State the number of lines in the records beneath that hold the word "door", and add nothing.

*** EXTRACTED RECORDS ***

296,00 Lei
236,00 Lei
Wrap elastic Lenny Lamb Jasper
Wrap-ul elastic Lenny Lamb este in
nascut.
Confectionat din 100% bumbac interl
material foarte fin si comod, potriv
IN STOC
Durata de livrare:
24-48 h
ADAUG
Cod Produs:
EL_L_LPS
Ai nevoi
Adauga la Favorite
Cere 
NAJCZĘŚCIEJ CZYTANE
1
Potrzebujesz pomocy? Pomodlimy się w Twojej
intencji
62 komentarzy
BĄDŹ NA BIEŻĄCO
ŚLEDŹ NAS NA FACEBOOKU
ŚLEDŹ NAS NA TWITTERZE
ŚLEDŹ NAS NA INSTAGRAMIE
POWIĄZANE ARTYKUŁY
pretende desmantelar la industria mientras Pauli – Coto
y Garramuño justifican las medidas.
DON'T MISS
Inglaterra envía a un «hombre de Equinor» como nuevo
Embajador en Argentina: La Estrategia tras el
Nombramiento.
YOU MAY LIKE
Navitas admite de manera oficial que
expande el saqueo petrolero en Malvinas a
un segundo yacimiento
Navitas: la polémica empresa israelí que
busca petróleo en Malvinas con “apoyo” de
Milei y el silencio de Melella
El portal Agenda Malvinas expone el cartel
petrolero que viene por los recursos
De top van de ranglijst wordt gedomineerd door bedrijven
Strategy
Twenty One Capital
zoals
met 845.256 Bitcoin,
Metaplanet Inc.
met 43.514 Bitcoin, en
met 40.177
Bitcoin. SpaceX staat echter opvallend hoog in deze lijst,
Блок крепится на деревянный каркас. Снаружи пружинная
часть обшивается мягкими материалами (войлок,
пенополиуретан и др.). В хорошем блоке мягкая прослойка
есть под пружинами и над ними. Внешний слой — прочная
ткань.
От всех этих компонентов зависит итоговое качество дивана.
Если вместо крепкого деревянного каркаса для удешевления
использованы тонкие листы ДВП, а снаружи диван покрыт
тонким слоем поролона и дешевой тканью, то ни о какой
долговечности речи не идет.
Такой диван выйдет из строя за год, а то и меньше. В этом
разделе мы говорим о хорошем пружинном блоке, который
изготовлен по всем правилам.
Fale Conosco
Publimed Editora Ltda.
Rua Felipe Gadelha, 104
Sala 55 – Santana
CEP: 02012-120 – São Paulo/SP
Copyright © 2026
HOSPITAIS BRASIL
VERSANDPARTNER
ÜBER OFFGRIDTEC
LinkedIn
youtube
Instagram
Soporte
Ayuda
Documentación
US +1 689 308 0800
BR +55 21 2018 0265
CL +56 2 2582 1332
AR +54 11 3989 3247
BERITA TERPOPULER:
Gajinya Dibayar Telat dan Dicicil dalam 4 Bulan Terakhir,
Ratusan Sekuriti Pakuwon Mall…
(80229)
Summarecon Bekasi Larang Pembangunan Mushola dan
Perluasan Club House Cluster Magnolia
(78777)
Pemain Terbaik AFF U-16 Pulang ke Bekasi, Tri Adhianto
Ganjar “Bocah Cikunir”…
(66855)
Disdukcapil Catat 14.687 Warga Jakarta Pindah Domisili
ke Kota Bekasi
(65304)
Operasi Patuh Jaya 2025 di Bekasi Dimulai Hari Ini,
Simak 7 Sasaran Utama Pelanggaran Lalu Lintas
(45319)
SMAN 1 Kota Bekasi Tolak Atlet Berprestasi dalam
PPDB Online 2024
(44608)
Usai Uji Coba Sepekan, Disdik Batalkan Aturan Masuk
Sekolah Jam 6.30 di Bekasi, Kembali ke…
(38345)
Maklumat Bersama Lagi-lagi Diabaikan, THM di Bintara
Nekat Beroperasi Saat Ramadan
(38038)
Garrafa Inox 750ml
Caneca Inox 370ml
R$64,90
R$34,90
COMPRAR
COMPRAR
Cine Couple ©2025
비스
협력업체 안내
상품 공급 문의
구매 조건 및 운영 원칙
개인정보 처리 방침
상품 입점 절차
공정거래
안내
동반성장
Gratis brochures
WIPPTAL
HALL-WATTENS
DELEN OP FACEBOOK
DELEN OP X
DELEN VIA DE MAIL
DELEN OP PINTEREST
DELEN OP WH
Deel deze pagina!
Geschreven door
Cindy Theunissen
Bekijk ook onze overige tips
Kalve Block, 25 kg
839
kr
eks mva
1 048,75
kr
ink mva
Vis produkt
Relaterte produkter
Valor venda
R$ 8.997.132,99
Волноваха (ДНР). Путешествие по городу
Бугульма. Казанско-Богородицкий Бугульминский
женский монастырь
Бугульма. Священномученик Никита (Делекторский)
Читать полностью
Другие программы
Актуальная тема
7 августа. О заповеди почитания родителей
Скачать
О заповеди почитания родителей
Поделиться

*** End of EXTRACTED RECORDS ***

* [RESPONSE]
2